Please note new time.

Refreshments served. All are welcome!

A joint event with the Feminist History Group and German Studies.

ABSTRACT

Since the 1970s, Foucauldian and feminist scholars have criticized the medical monitoring of pregnancy and childbirth as overly interventionist, destructive of a woman-centered birth culture, indicative of bio-political or social control over women’s reproductive lives, and paired with a paternalistic, even patriarchal, discourse about the family and maternal roles. This talk considers if and how these critical interpretations of pregnancy monitoring help us evaluate the fight against infant mortality in the two German states of the Cold War era. It concludes that the Foucauldian interpretation, especially the concept of “liberal governance,” is more enlightening than a social-control model. Neither critique, however, can explain the complexities of either the East German or the West German case.

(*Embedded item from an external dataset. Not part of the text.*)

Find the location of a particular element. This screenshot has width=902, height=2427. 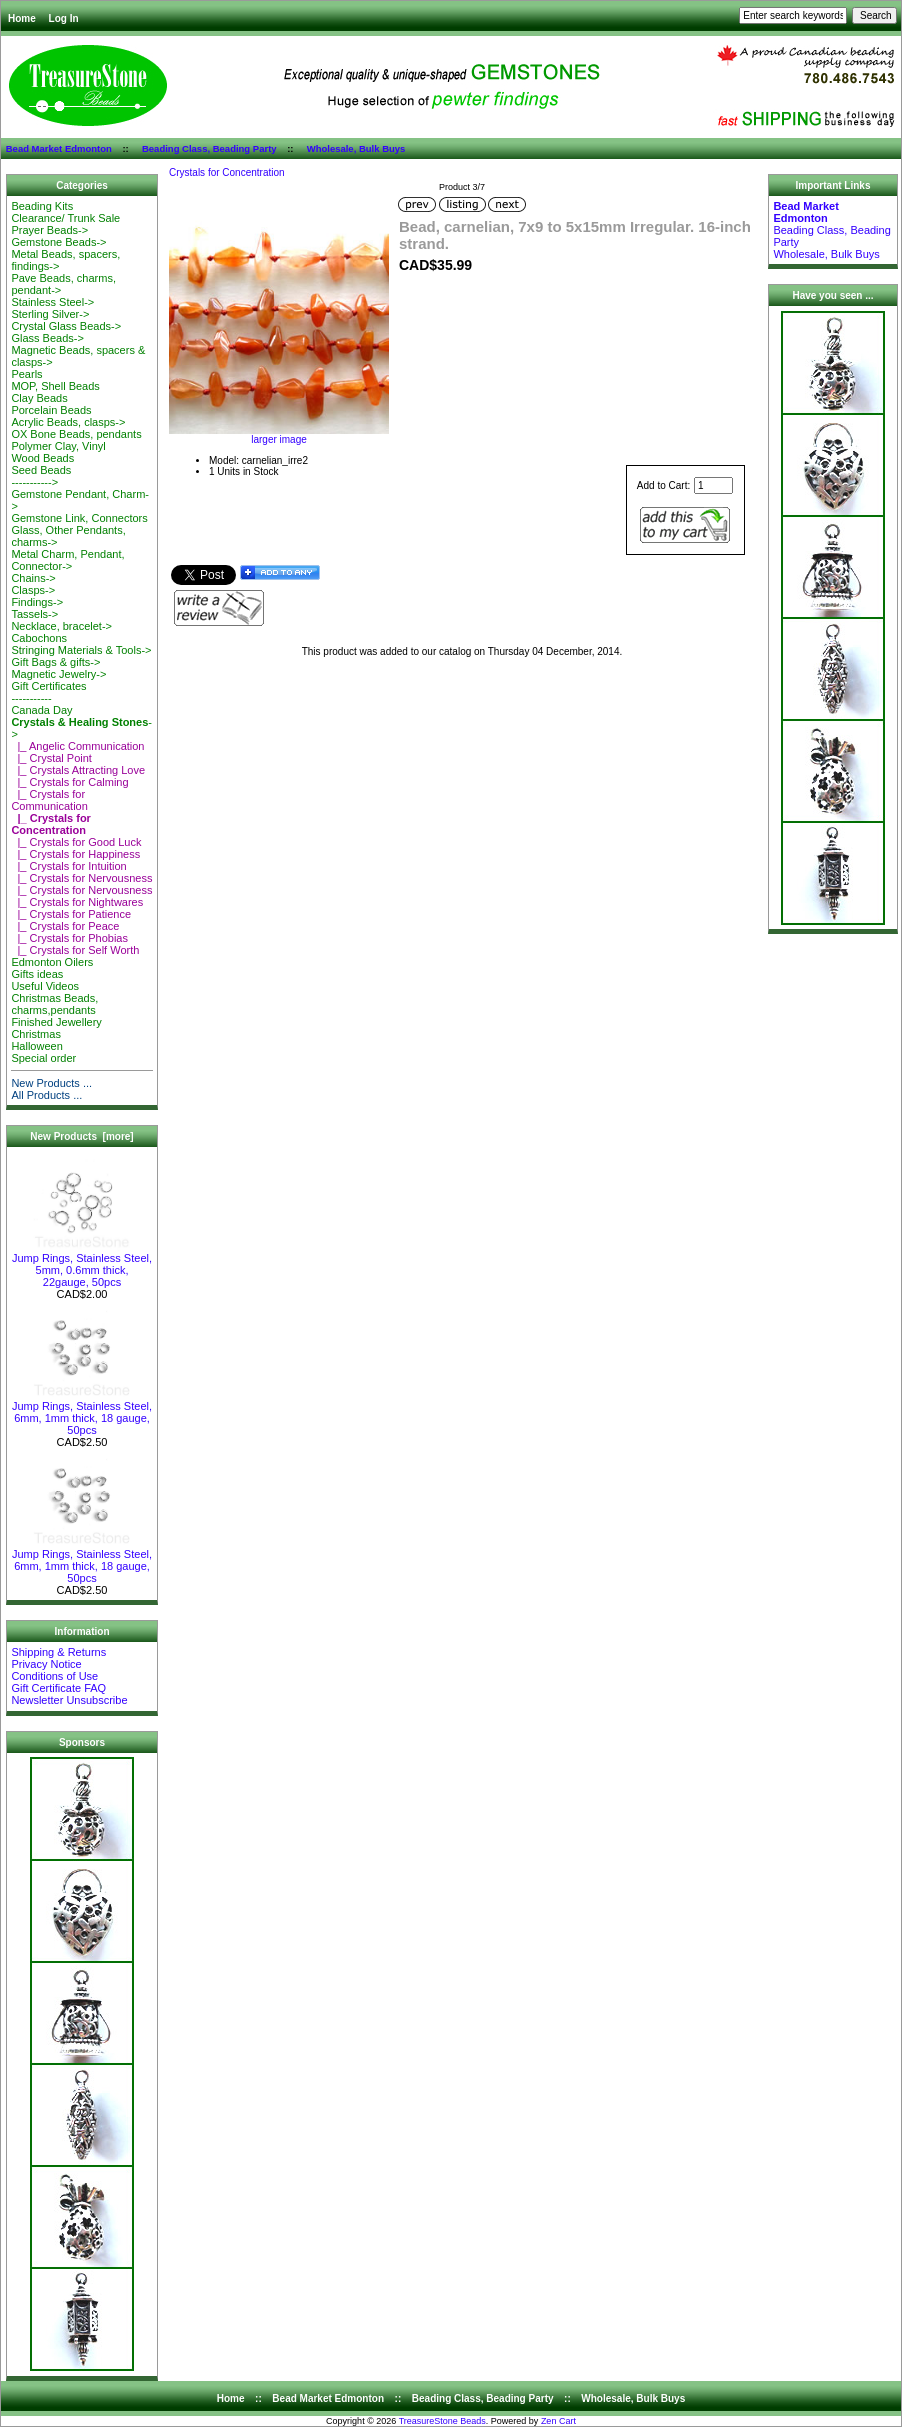 Wood Beads is located at coordinates (42, 458).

The German Democratic Republic (GDR) was consistently interventionist in monitoring pregnancy but never promoted a traditional discourse about women’s roles and in the 1970s the state granted women wide control over their reproductive lives. In contrast, the Federal Republic (FRG) followed a notably laissez faire approach to pregnancy and birth -- but its discourse and law upheld the traditional family with its home-centered mother. After 1970, the FRG joined the East German way and medicalized pregnancy and birth. Yet West German interventionism rose just as its family discourse and law became more egalitarian and its sexual and reproductive policies became less controlling.